Three police officers were injured as hundreds of youths rampaged in the suburbs of Stockholm for a fourth night in succession, burning down a restaurant and torching more than 40 cars.

The rioting looks set to stretch into a fifth night, shattering Sweden's peaceful image as resentment at youth unemployment and police brutality boils over.

Rioters threw stones and shone green laser pointers at emergency services.
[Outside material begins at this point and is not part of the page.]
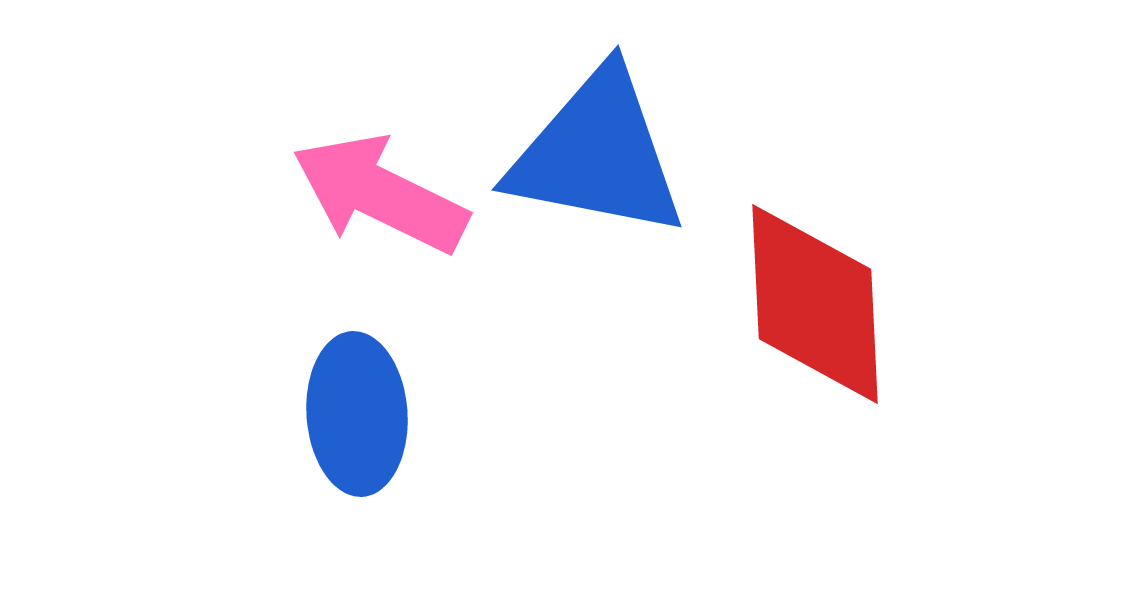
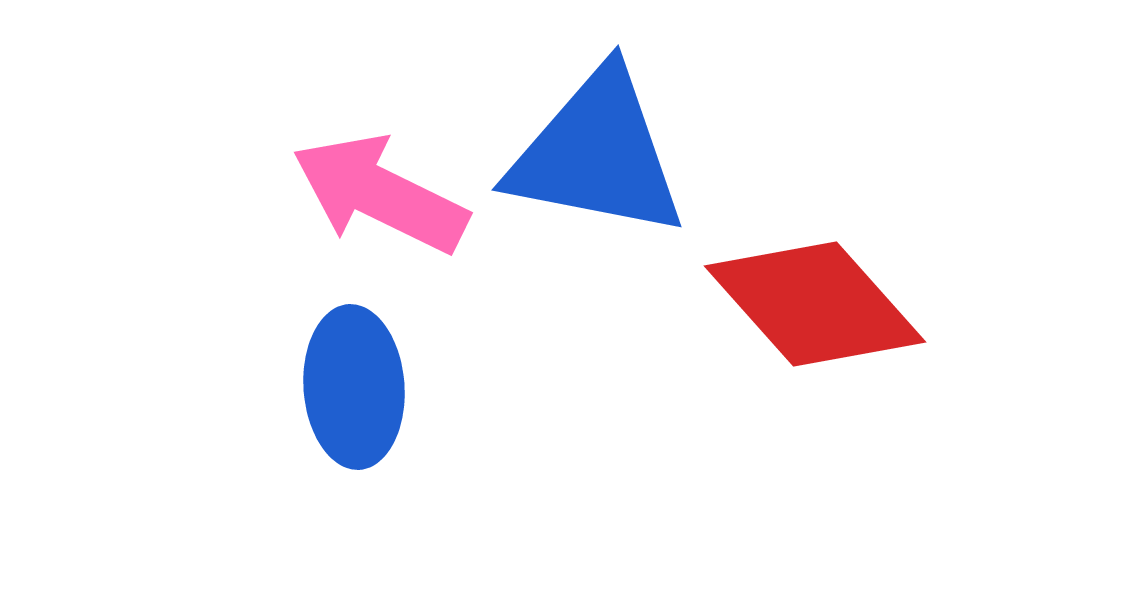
red diamond: rotated 39 degrees counterclockwise
blue ellipse: moved 3 px left, 27 px up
A police station was set on fire in the southern suburb of Rågsved, where several suspects were being held.

In the southern city of Malmo, police said a further two cars were burned.

The unrest began on Sunday in the deprived suburb of Husby, to the north-west, home to a large immigrant population, with the riots then spreading to the south of the city, where the worst of the violence occurred.

The disturbances were sparked by the killing by police of a 69-year-old man wielding a machete in Husby earlier this month, which prompted accusations of police brutality.

'Every kind of people'

Stockholm police spokesman Kjell Lindgren said the rioters were a "mixture of every kind of people".

"We have never had this kind of riots before in Stockholm, not this amount of riots and not this number of hot areas," said Lindgren, who claimed groups numbering from five to 100 people had been seen taking part in the violence.

Prime Minister Fredrik Reinfeldt said: "It's important to remember that burning your neighbour's car is not an example of freedom of speech, it's hooliganism."

Ten attacks were reported in the north-western suburbs of the capital on Wednesday night, while between 20 and 30 cars were burnt in southern parts of the city.

Firefighters struggled to contain the fire at the restaurant in the southern suburb of Skogas, against a barrage of missiles hurled by the crowd.

Selcuk Ceken, a youth worker in the district of Hagsatra, said 40-50 youths threw stones at police and smashed windows before fleeing. "It's difficult to say why they're doing this," he told the Guardian. "Maybe it's anger at the law and order forces, maybe it's anger at their own personal situation, such as unemployment or having nowhere to live."

'There is no answer'

Five people have been arrested since Sunday, police said, but no arrests were made on Wednesday night as their priority lay in dispersing the mobs and providing access to the fire brigade.

"My colleagues say the people on the streets are a mixture of every kind of people you can think of," said Lindgren. "We have got Swedes, we have got very young people, we have got people aged 30 to 35. You can't define them as a group. We don't know why they are doing this. There is no answer to it."

Prosecutors were investigating complaints about the conduct of at least one one police officer, Lindgren confirmed.

"We see a society that is becoming increasingly divided and where the gaps, both socially and economically, are becoming larger," said Rami Al-khamisi, co-founder of Megafonen, a group that works for social change in the suburbs. "And the people out here are being hit the hardest. We have institutional racism."

Rouzbeh Djalaie, editor of Norra Sidan newspaper, said: "The reason is very simple. Unemployment, the housing situation, disrespect from police. It just takes something to start a riot, and that was the shooting."

He said youths are often stopped by police in the streets for identity checks. Officers have been accused of calling local youths "apes" during the riots.

"I understand why many people who live in these suburbs and in Husby are worried, upset, angry and concerned," said Justice Minister Beatrice Ask. "Social exclusion is a very serious cause of many problems, we understand that."